Lutheran South Academy is a private pre-kindergarten through 12th grade Lutheran school affiliated with the Lutheran Church–Missouri Synod located in Houston, Texas, United States. It is a member of the Houston Area Independent Schools, a group of roughly 50 private, parochial and independent institutions in the Greater Houston area.

==History==
In 1949, the Lutheran Education Association of Houston (LEAH) opened its first campus, Lutheran High School, at 6901 Woodridge in Houston, Texas. In 1982, as the Houston area continued to grow, Lutheran High School was closed and split into two campuses administered by LEAH. One of the schools, Lutheran High School North, was opened on 1 October 1980 at 1130 W. 34th Street on the north side of the city. The other campus, Lutheran High School South, was opened at 7703 South Loop East, near the intersection of the 610 Loop and I-45. As the need for land grew in order to continue expansion, the decision was made for the school to relocate. In 1998, the Lutheran High School South campus was moved to 12555 Ryewater Drive on the south side of Houston. As expansion of the new campus continued, the school's name was changed to Lutheran South Academy with the addition of Lower and Middle school facilities.

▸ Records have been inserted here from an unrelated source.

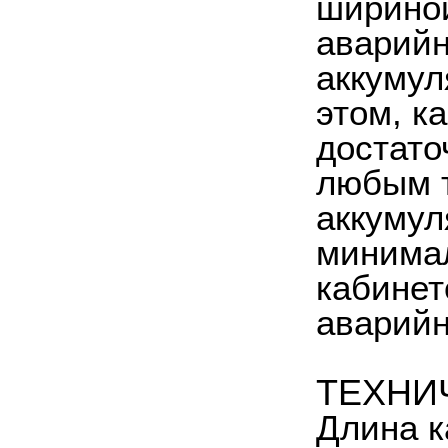
шириной
аварийн
аккумул
этом, к
достато
любым т
аккумул
минима
кабинет
аварийн
ТЕХНИ
Длина к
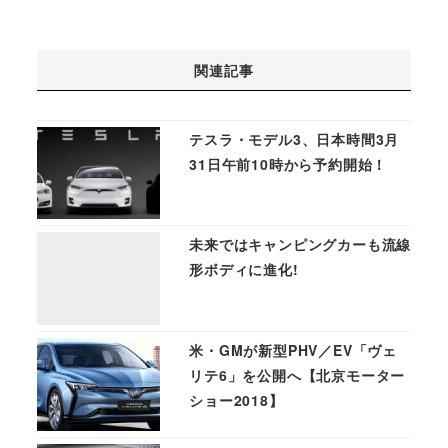
関連記事
テスラ・モデル3、日本時間3月
31日午前10時から予約開始！
未来ではキャンピングカーも流線
形ボディに進化!
米・GMが新型PHV／EV「ヴェ
リテ6」を公開へ【北京モーター
ショー2018】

On March 5, 2012, Lutheran South Academy was awarded "Exemplary School" status by Christian Williams and National Lutheran Schools Accreditation Commission, one of seven Lutheran schools to receive the award in the United States, and the first in Texas.

==Campus==
The Lutheran South Academy campus consists of five main buildings.

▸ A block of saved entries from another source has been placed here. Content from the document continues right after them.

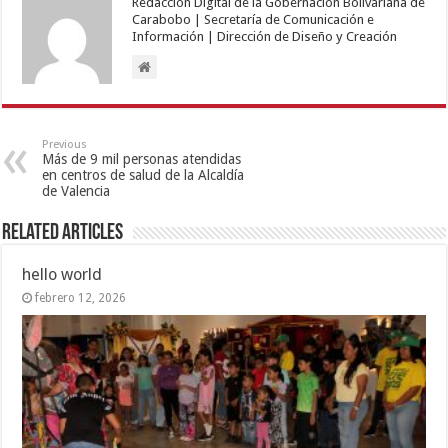
Redacción Digital de la Gobernación Bolivariana de
Carabobo | Secretaría de Comunicación e
Información | Dirección de Diseño y Creación
Previous
Más de 9 mil personas atendidas
en centros de salud de la Alcaldía
de Valencia
Related Articles
hello world
febrero 12, 2026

- Building "A" houses the high school (grades 9-12).
- Building "B" includes the cafeteria, gymnasium, athletic office and administrative offices.
- Building "C" houses the lower school (grades PreK-5).
- Building "D", the newest building on campus, houses the middle school (grades 6-8). Construction began on the building in 2007 and it was opened for the 2009-2010 school year.

==Athletics==

===High school===
- Baseball (boys)
- Basketball (boys and girls)
- Cheer (girls)
- Cross country (boys and girls)
- Football (boys)
- Soccer (boys and girls)
- Softball (girls)
- Swimming (boys and girls)
- Tennis (boys and girls)
- Track and field (boys and girls)
- Volleyball (girls)

===Middle school===
- Baseball (boys)
- Basketball (boys and girls)
- Cheer (girls)
- Cross country (boys and girls)
- Football (boys)
- Soccer
- Softball (girls)
- Track and field (boys and girls)
- Volleyball (girls)
- Tennis (boys and girls)
- Swimming (boys and girls)
- Golf (boys and girls)

==School uniforms==
Students are required to wear school uniforms.